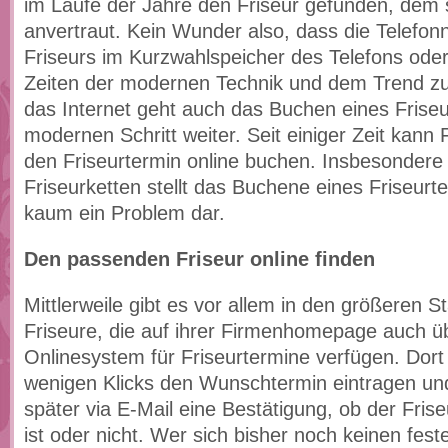
im Laufe der Jahre den Friseur gefunden, dem 
anvertraut. Kein Wunder also, dass die Telef
Friseurs im Kurzwahlspeicher des Telefons oder
Zeiten der modernen Technik und dem Trend z
das Internet geht auch das Buchen eines Frise
modernen Schritt weiter. Seit einiger Zeit kan
den Friseurtermin online buchen. Insbesondere
Friseurketten stellt das Buchene eines Friseurte
kaum ein Problem dar.
Den passenden Friseur online finden
Mittlerweile gibt es vor allem in den größeren St
Friseure, die auf ihrer Firmenhomepage auch ü
Onlinesystem für Friseurtermine verfügen. Dor
wenigen Klicks den Wunschtermin eintragen und
später via E-Mail eine Bestätigung, ob der Frise
ist oder nicht. Wer sich bisher noch keinen fest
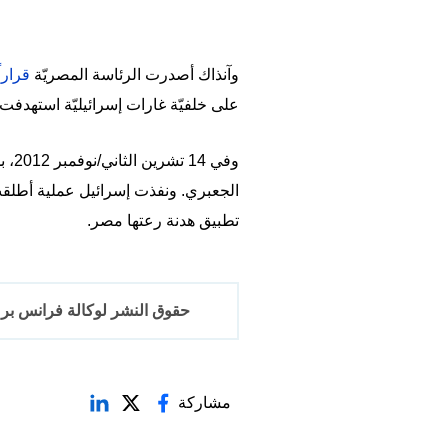
وآنذاك أصدرت الرئاسة المصريّة
قراراً
على خلفيّة غارات إسرائيليّة استهدف
وفي
تطبيق هدنة رعتها مصر.
حقوق النشر لوكالة فرانس برس 2017-6
مشاركة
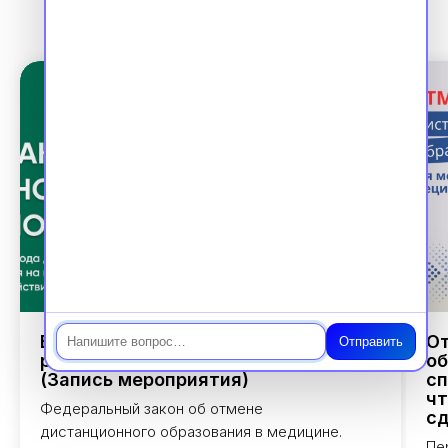
Чат
Ваша аккредитация в 2026 г.: Новый
От
Отправить
регламент, 100% подготовка
об
(Запись мероприятия)
сп
чт
Федеральный закон об отмене
сд
дистанционного образования в медицине.
Пе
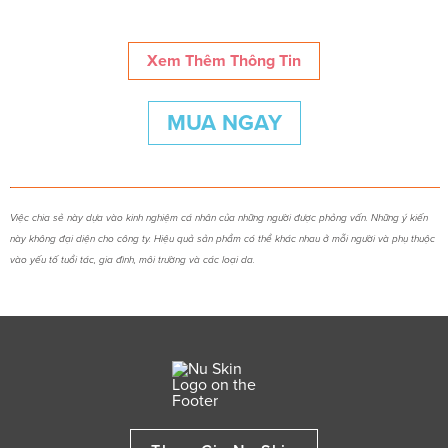
Xem Thêm Thông Tin
MUA NGAY
Việc chia sẻ này dựa vào kinh nghiệm cá nhân của những người được phỏng vấn. Những ý kiến
này không đại diện cho công ty. Hiệu quả sản phẩm có thể khác nhau ở mỗi người và phụ thuộc
vào yếu tố tuổi tác, gia đình, môi trường và các loại da.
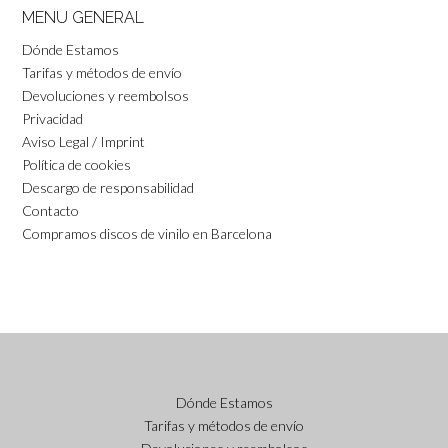
MENU GENERAL
Dónde Estamos
Tarifas y métodos de envío
Devoluciones y reembolsos
Privacidad
Aviso Legal / Imprint
Política de cookies
Descargo de responsabilidad
Contacto
Compramos discos de vinilo en Barcelona
Dónde Estamos
Tarifas y métodos de envío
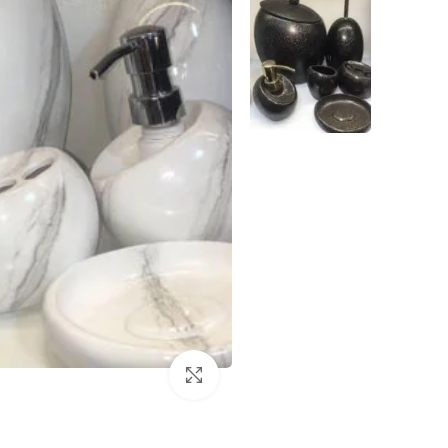
برای بزرگنمایی کلیک کنید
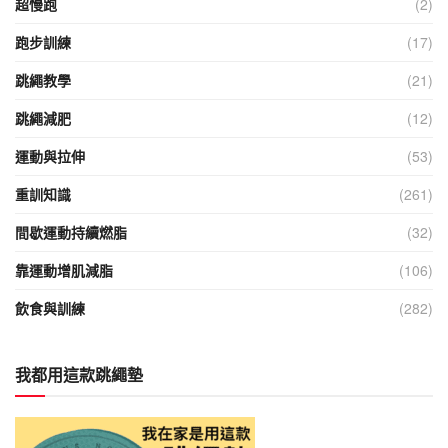
超慢跑
(2)
跑步訓練
(17)
跳繩教學
(21)
跳繩減肥
(12)
運動與拉伸
(53)
重訓知識
(261)
間歇運動持續燃脂
(32)
靠運動增肌減脂
(106)
飲食與訓練
(282)
我都用這款跳繩墊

■ INSTRUCTIONS FOR THE TASK ■
Copy out the data exactly and keep the pictures out.

■ ANSWER TO THIS TASK ■
im Laufe der Jahre den Friseur gefunden, dem 
anvertraut. Kein Wunder also, dass die Telef
Friseurs im Kurzwahlspeicher des Telefons oder
Zeiten der modernen Technik und dem Trend z
das Internet geht auch das Buchen eines Frise
modernen Schritt weiter. Seit einiger Zeit kan
den Friseurtermin online buchen. Insbesondere
Friseurketten stellt das Buchene eines Friseurte
kaum ein Problem dar.
Den passenden Friseur online finden
Mittlerweile gibt es vor allem in den größeren St
Friseure, die auf ihrer Firmenhomepage auch ü
Onlinesystem für Friseurtermine verfügen. Dor
wenigen Klicks den Wunschtermin eintragen und
später via E-Mail eine Bestätigung, ob der Frise
ist oder nicht. Wer sich bisher noch keinen fest
وآنذاك أصدرت الرئاسة المصريّة
قراراً
على خلفيّة غارات إسرائيليّة استهدف
وفي
تطبيق هدنة رعتها مصر.
حقوق النشر لوكالة فرانس برس 2017-6
مشاركة
Чат
Ваша аккредитация в 2026 г.: Новый
От
Отправить
регламент, 100% подготовка
об
(Запись мероприятия)
сп
чт
Федеральный закон об отмене
сд
дистанционного образования в медицине.
Пе
Xem Thêm Thông Tin
MUA NGAY
Việc chia sẻ này dựa vào kinh nghiệm cá nhân của những người được phỏng vấn. Những ý kiến
này không đại diện cho công ty. Hiệu quả sản phẩm có thể khác nhau ở mỗi người và phụ thuộc
vào yếu tố tuổi tác, gia đình, môi trường và các loại da.
MENU GENERAL
Dónde Estamos
Tarifas y métodos de envío
Devoluciones y reembolsos
Privacidad
Aviso Legal / Imprint
Política de cookies
Descargo de responsabilidad
Contacto
Compramos discos de vinilo en Barcelona
Dónde Estamos
Tarifas y métodos de envío
برای بزرگنمایی کلیک کنید
超慢跑
(2)
跑步訓練
(17)
跳繩教學
(21)
跳繩減肥
(12)
運動與拉伸
(53)
重訓知識
(261)
間歇運動持續燃脂
(32)
靠運動增肌減脂
(106)
飲食與訓練
(282)
我都用這款跳繩墊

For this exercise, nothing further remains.